Este fenómeno no es nuevo, como lo indica la documentalista Sabrina Van Tassel, quien menciona que las mujeres indígenas han sido víctimas de violencia desde el primer contacto con colonos. Un ejemplo histórico es Pocahontas, cuya vida fue distorsionada en la narrativa popular, pero que en realidad fue secuestrada y casada contra su voluntad.

Disparidades en la cobertura mediática

El caso de Gabby Petito, una joven blanca desaparecida en 2021, recibió amplia atención mediática, mientras que en Wyoming hay alrededor de 710 mujeres indígenas desaparecidas, la gran mayoría menores, que no han recibido la misma cobertura. Van Tassel critica este "síndrome de la mujer blanca desaparecida", que evidencia un sesgo en la atención hacia las víctimas según su raza.

Las mujeres indígenas enfrentan condiciones de vida muy precarias, lo que las hace aún más vulnerables. Las reservas suelen ubicarse en áreas rurales donde el acceso a servicios médicos y sociales es limitado. Esta situación se agrava con un historial de traumas intergeneracionales, donde el abuso y la violencia son comunes.

La falta de un marco legal claro también contribuye a la problemática. Aunque las naciones indígenas son consideradas "naciones soberanas", esto crea ambigüedades en la aplicación de la ley. La policía tribal no puede detener a no indígenas y el FBI carece de recursos suficientes para manejar adecuadamente estos casos, lo que resulta en investigaciones ineficaces y casos que permanecen sin resolver.

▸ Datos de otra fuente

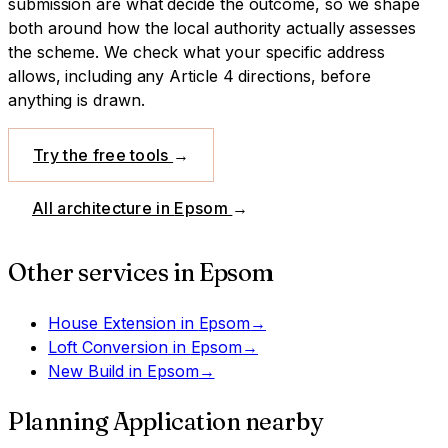
submission are what decide the outcome, so we shape
both around how the local authority actually assesses
the scheme.
We check what your specific address
allows, including any Article 4 directions, before
anything is drawn.
Try the free tools
→
All architecture in
Epsom
→
Other services in
Epsom
House Extension
in
Epsom
→
Loft Conversion
in
Epsom
→
New Build
in
Epsom
→
Planning Application
nearby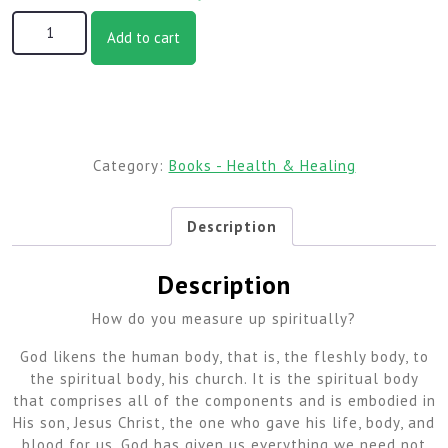
Being a Well Body of Believers, 2nd Edition (6 x 9 Edition)
Add to cart
quantity
Category:
Books - Health & Healing
Description
Description
How do you measure up spiritually?
God likens the human body, that is, the fleshly body, to
the spiritual body, his church. It is the spiritual body
that comprises all of the components and is embodied in
His son, Jesus Christ, the one who gave his life, body, and
blood for us. God has given us everything we need not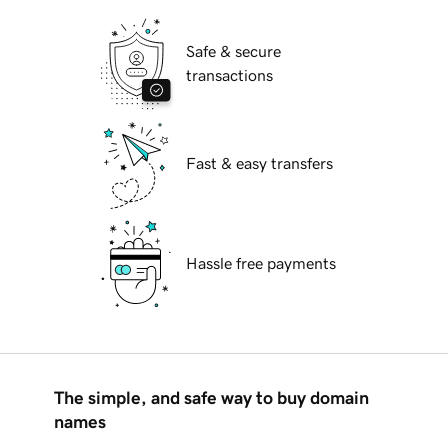
Safe & secure
transactions
Fast & easy transfers
Hassle free payments
The simple, and safe way to buy domain
names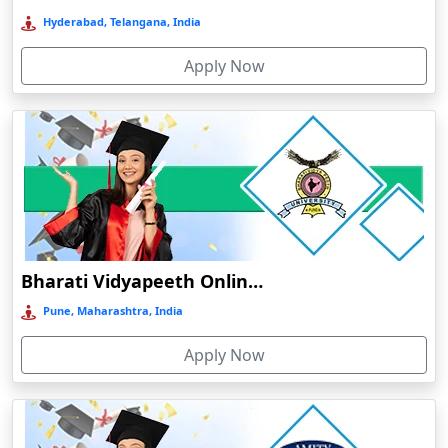
Deoghar
Deoria
Amity University Online Education
Dergaon
Noida, Uttar Pradesh, India
Devnagree
Apply Now
Devsar
Dewas
Dhamtari
Dhanbad
Dharamshala
Dharmanagar
Amrita Vishwa Vidyapeetham Online Education
Dhubri
Amritanagar, Tamil Nadu, India
Dhule
Apply Now
Dhulian
Dibrugarh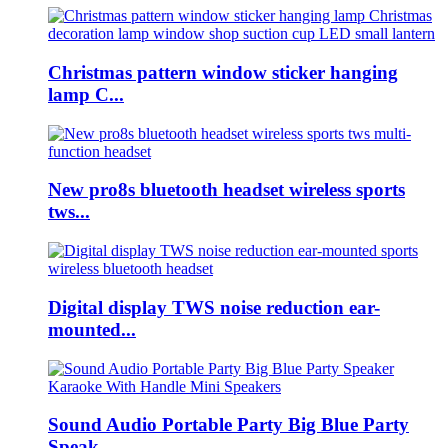
Christmas pattern window sticker hanging
lamp C...
New pro8s bluetooth headset wireless sports
tws...
Digital display TWS noise reduction ear-
mounted...
Sound Audio Portable Party Big Blue Party
Speak...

Cambios y autoorganización

A pesar de los tímidos avances legislativos, como la inclusión de las mujeres indígenas en la Ley contra la Violencia hacia las Mujeres (VAWA), las organizaciones comunitarias están tomando la iniciativa. Están creando redes de búsqueda y campañas de sensibilización para encontrar a las desaparecidas, en un esfuerzo por contrarrestar la inacción de las autoridades.

Las comunidades, como los Ute Mountain Ute en Colorado, han comenzado a integrar programas que combinan apoyo psicológico y actividades culturales con el fin de fortalecer sus lazos y prevenir la violencia y las adicciones, mostrando que la reconexión con sus raíces es un paso crucial hacia la sanación.

A medida que crece la visibilidad de estos casos en los medios de comunicación, impulsada por documentales y otras producciones culturales, se espera que se genere una presión sobre las instituciones para cambiar la narrativa y garantizar un mayor reconocimiento y protección para las mujeres indígenas.